İlk Ezan, Namaz Rekatleri Ve Aşûrâ Orucu (H.-2)

Mescid'in bitmesinden sonra, müslümanlara namaz vakitlerini bildirmek için bir alâmete ihtiyaç oldu. Peygamberimiz Aleyhisselâm sahabileriyle çeşitli çareler konuştu. Çan çalmak, boru çalmak, ateş yakmak gibi fikirler, başka dinlerin alâmetlerine benzediği için kabul edilmedi. Sonra, görülen bir rüya üzerine bugünkü şekliyle Ezan sünnet kılındı. Aynı zamanda ilahî vahiy ile de bildirilen Ezan, çok kuvvetli bir sünnet oldu. Hazreti Bilal i Habeşî, gür sesiyle ezan okumaya başladı.

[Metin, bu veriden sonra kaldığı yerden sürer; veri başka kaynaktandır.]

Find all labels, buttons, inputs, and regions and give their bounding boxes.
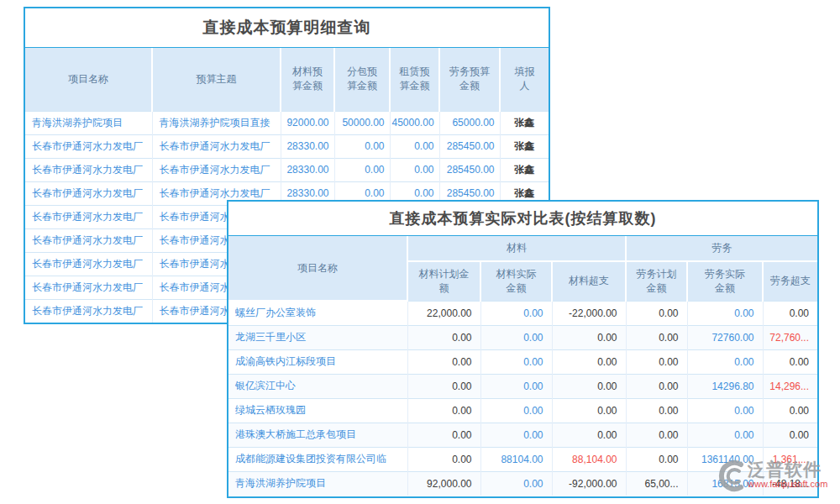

Hicretin birinci yılında namaz rekatlerinin sayısı da değişti. Mi'racda vitir ve akşam namazı farzı üç, yatsı, sabah, öğle ve ikindi namazlarının farzları ise ikişer rekat olarak emrolunmuş ve hicrete kadar böyle kılınmıştı. Ancak hicretten hemen sonra vitir ve akşam namazı farzı yine üç, sabah namazı farzı da iki rekat olarak kaldı, hazerde ve seferde değişmedi. Yatsı, öğle ve ikindi namazlarının farzları ise seferde yine iki olarak kaldı, hazerde ise dörder rekata yükseltildi.

Cuma namazının farzı, Ramazan ve Kurban namazları ise iki rekat olarak emrolundu. Peygamberimiz Aleyhisselâm Medine'ye gelince, sahabilerine Muharrem ayında Aşûrâ orucu tutulmasını da bildirdi.